There are reportedly significant numbers of children, particularly Afghan but also Iranian, working as street vendors in Tehran and other cities and not attending school because their parents are not able to pay the expenses. Recently the government representatives told the UN Committee on the Rights of the Children that there were less than 60 thousand street children in the country. Tehran has reportedly opened several shelters for street children but more shelters needed to be provided to accommodate all street children, shortage of funds and lack of planning is the major obstacle to serve these children. The government’s report on the rights of the children claimed seven thousand street children had been resettled to date.

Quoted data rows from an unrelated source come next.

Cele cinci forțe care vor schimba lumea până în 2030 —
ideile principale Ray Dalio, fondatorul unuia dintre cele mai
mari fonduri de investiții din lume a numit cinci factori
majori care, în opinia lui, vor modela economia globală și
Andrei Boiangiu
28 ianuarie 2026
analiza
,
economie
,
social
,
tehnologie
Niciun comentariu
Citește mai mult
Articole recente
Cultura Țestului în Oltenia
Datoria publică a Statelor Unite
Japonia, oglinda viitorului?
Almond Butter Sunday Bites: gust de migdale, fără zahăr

The high level of literacy in Iran is the sign of progress (between 1996-2000) and the measures that was taken by the State to increase school enrolment and lower dropout rates needs to be appreciated, but it remains concerned that not all children are enrolled in or graduate from primary school (high inflation in the recent years by almost 16%yearly, declining the income, unemployment, prevented the parents from sending their children to schools). Working children, children living on the streets and children without complete personal documents, particularly refugee children with bi-national parents, have reduced access to schools (recently Iranian parliament passed a law which prohibits undocumented children attending the schools or have to pay high tuition for them and it is concerned that many of these immigrants are living on day to day bases and do not have steady income to pay for their children to go to schools. It is also concerned that refugee children are currently only being enrolled in schools if their parents have registered with the authorities as mentioned, and that the enrolment of refugee children comes from the pocket of these parents. It is further concerned about well-documented information that a large number of Baha’i students were not admitted to school on the grounds of their religious affiliation.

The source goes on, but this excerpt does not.